Feature Bernstein CrewAI LangGraph
Orchestration control plane Deterministic Python scheduler Manager LLM + worker agents Graph runtime with model-driven nodes
Scheduling overhead None (deterministic code) Present (LLM-based routing) Present (LLM-based routing)
CLI agent support Yes (12 adapters) No Not the primary abstraction
State model File-based (.sdd/) In-memory (process lifetime) Checkpoint store (LangChain)
Verification Built-in janitor Manual Manual
Audit trail HMAC-chained, Merkle seal No No
CI autofix Yes (bernstein ci fix) No No
Self-evolution Yes (risk-gated) No No

CrewAI and LangGraph work with any model via API wrappers but require you to write Python code to orchestrate.
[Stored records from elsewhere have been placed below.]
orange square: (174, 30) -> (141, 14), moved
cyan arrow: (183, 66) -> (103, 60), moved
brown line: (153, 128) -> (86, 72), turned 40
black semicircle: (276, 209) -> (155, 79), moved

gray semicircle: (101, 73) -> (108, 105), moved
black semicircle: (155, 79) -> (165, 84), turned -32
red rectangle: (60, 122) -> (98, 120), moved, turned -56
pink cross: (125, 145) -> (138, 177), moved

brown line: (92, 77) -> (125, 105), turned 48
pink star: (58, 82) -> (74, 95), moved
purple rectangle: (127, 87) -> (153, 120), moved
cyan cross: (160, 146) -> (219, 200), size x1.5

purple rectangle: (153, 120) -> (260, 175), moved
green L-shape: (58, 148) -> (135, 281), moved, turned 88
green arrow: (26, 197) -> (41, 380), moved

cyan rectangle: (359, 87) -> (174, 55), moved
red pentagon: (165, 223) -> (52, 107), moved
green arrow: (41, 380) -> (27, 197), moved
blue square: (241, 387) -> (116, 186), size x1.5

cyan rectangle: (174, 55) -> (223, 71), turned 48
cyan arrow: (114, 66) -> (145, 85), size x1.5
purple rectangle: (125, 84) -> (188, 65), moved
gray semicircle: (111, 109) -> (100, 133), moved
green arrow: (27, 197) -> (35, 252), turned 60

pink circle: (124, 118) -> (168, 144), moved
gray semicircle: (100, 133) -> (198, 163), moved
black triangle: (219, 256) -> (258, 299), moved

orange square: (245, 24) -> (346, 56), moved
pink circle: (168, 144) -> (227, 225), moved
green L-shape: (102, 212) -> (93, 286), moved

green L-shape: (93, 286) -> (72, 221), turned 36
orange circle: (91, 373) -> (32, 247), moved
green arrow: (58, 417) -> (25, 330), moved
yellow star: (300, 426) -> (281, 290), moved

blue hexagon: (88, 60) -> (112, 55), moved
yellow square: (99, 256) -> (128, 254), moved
Bernstein works with installed CLI agents — no API key plumbing, no SDK.

See benchmarks/crewai-langgraph-comparison.md and benchmarks/agent-hq-comparison.md for detailed comparisons.


Performance targets (Q2 2026)

  • Reduce orchestrator tick overhead by optimizing signal file polling
  • Implement bulk claim/complete in a single HTTP request to reduce RTT
  • Goal: < 500ms tick latency with 10 active agents

What these numbers don't tell you

Benchmarks measure scheduling efficiency, not code quality. A fast wrong answer is still wrong. Bernstein's janitor and quality gates ensure the output is correct before it lands — which adds overhead but saves you from debugging agent mistakes.

The real metric that matters: how much of your day do you save? If a single agent would take 4 hours on your backlog and Bernstein finishes it in 2.5 hours with verified output, you got back 1.5 hours. That compounds across every run.